Koalas, kangaroos, and wombats, oh my! They're only a few of the names on the long list of Australia's colorful cast of wildlife characters. The unique fauna found here is a curious byproduct of the continent’s longstanding geographical isolation. With a landmass that’s rife with reptiles and crawling with marsupials, a sky teeming with birdlife, and shores overflowing with marine creatures, Australia offers plenty of wildlife encounters to remember. Recently back from a month on the ground down under, I'm here with three great recommendations of places you can walk on Australia’s wild side.
Cuddle a Koala in Brisbane
If you’re craving a cuddle with a koala (and who could blame you – their cute factor is off the charts!), make a beeline for Brisbane’s Lone Pine Koala Sanctuary.

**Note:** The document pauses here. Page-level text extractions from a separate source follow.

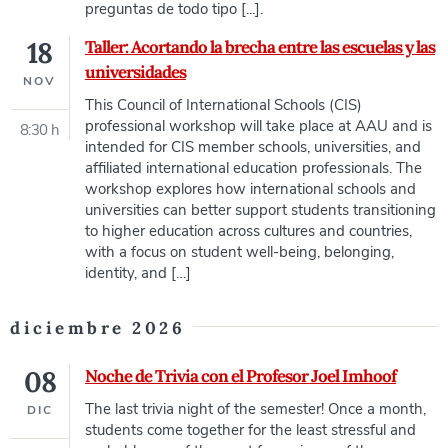
preguntas de todo tipo [...].
18
Taller: Acortando la brecha entre las escuelas y las
universidades
NOV
This Council of International Schools (CIS)
professional workshop will take place at AAU and is
8:30 h
intended for CIS member schools, universities, and
affiliated international education professionals. The
workshop explores how international schools and
universities can better support students transitioning
to higher education across cultures and countries,
with a focus on student well-being, belonging,
identity, and […]
diciembre 2026
08
Noche de Trivia con el Profesor Joel Imhoof
The last trivia night of the semester! Once a month,
DIC
students come together for the least stressful and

Billed as the world’s first and largest Koala sanctuary, the center provides haven for more than 130 of the cuddly critters in a spacious reserve that displays a hearty slice of down under’s native flora and fauna. Snap a pic while snuggling a koala (cuddles are free, but there’s an additional photo fee – proceeds help support the sanctuary), and stick around for special talks that offer further insight into the lazy lives of koalas (they're known to sleep up to 20 hours a day!).
Several additional animal-themed programs are held daily, like the popular Birds of Prey or Sheepdog Shows. Also, be sure to swing by the platypus and Tasmanian devil enclosures; spend some time ogling emus, wombats, crocs, and more; and pick up some kangaroo feed in the shop, and head out to hand-feed the ’roos and wallabies in their five-acre free-range habitat. Entry $34/adults; $23/kids.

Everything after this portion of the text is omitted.